# Collecting Twitter Data using Twitter API

- We will use the `tweepy` python wrapper for accessing twitter data.
- We will also see a new python data structure: `json`. 

`tweepy`: https://www.tweepy.org/ python library for accessing the Twitter API. [Read the Docs](https://docs.tweepy.org/en/latest/).
To start using tweepy, you first need to install: https://docs.tweepy.org/en/latest/install.html


`json`: 
JSON is a text-based data exchange format derived from JavaScript that is used in web services and other connected applications. 
JSON supports primitive types, like strings and numbers, as well as nested lists and objects. 
[Read the Docs](https://realpython.com/python-json/)

In [3]:
# let's start by importing both
import tweepy #https://docs.tweepy.org/en/latest/install.html pip install tweepy or easy_install tweepy
import json

To conduct data collection via Twitter API, you need to get Twitter developer access.
Check the "Apply for Twitter Developer Account" document that was shared via Announcements.

### Write a function that loads the keys from your keys.json file

In [4]:
# Function to read the key file and load keys in a dictionary
def loadKeys(key_file):
    with open(key_file) as f:
        key_dict = json.load(f)
    return key_dict['api_key'], key_dict['api_secret'], key_dict['token'], key_dict['token_secret']

### Authorizing an application to access Twitter account data
At this stage, we will be using Twitter API v1.1. Twitter very recently rolled out API v2 (Jan 2021). 
As of now tweepy is not compatible with API v2. But later we will use other means of using the new endpoints provided by API v2.

For now, let's just focus on tweepy and how it allows you to easy access to API v1.1 of twitter.

Twitter requires all requests to use OAuth for authentication.
For more details, see here:  https://docs.tweepy.org/en/latest/getting_started.html

In [5]:
KEY_FILE = 'twitterkeys.json'
api_key, api_secret, token, token_secret = loadKeys(KEY_FILE)
auth = tweepy.OAuthHandler(api_key, api_secret)
auth.set_access_token(token, token_secret)
api = tweepy.API(auth)

At this stage, you are ready to use fetch data.
The API class provides access to the entire twitter RESTful API methods. 

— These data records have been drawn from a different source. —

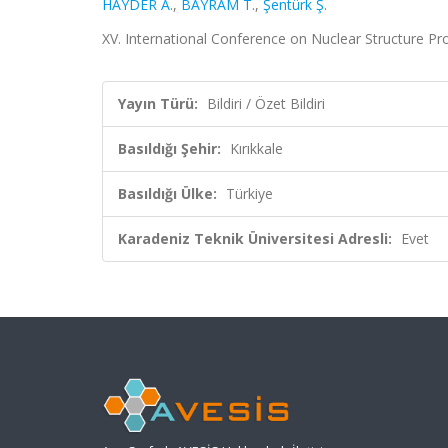
HAYDER A.
,
BAYRAM T.
,
Şentürk Ş.
XV. International Conference on Nuclear Structure Prope
Yayın Türü:
Bildiri / Özet Bildiri
Basıldığı Şehir:
Kırıkkale
Basıldığı Ülke:
Türkiye
Karadeniz Teknik Üniversitesi Adresli:
Evet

Let's try a few API methods.

### Your home timeline tweets

`API.home_timeline`: https://docs.tweepy.org/en/latest/api.html?highlight=home#API.home_timeline

returns the 20 most recent statuses

In [None]:
my_tweets = api.home_timeline()

In [None]:
for tweet in my_tweets:
    print(tweet.text)

In [None]:
len(my_tweets)

In [None]:
type(tweet)

In [None]:
# The Status object is really hard to read. But we do see that is has a _json property. Let's try printing that.
tweet

In [None]:
# much better to read
tweet._json # Also check: type(tweet._json) 

## Extract user timelines
[API.user_timeline](https://docs.tweepy.org/en/latest/api.html?highlight=pi.user_timeline#API.user_timeline): Returns the 20 most recent statuses posted from the authenticating user or the user specified

In [6]:
user_tweets = api.user_timeline(id = "WHO")

In [7]:
# let's look at the returned tweets
for tweet in user_tweets:
    print(tweet.text)

RT @WHO: LIVE: @DrTedros' opening remarks at the #EB148. https://t.co/9HyDVXgyUT
RT @DrTedros: There will be enough #COVID19 vaccine for everyone. But right now, we must work together as one global family to prioritize t…
RT @DrTedros: Today, I called on:
-countries with bilateral #COVID19 vaccine contracts to be transparent on these contracts with COVAX
-pro…
RT @DrTedros: #COVID19 vaccines are the shot in the arm we all need literally &amp; figuratively. But the promise of equitable access is at ser…
RT @DrTedros: A year ago, #COVID19 emerged &amp; sparked a pandemic. Life-saving vaccines have been developed. What happens next is up to us. I…
It’s #CervicalCancer Awareness Month!

All adult women 👩👩🏾‍🦱 🧕👩🏻 should undergo periodic screening to detect pre-ca… https://t.co/KTMVb1aX0k
January is Cervical Cancer Awareness Month!
 
Get your #CervicalCancer questions answered by following… https://t.co/0VBIZvVMh8
#EB148 - Agenda item 14: #COVID19 response https://t.co/x7HgeopOxi
RT @DrTedro

In [8]:
# much better to read
tweet._json # Also check: type(tweet._json) 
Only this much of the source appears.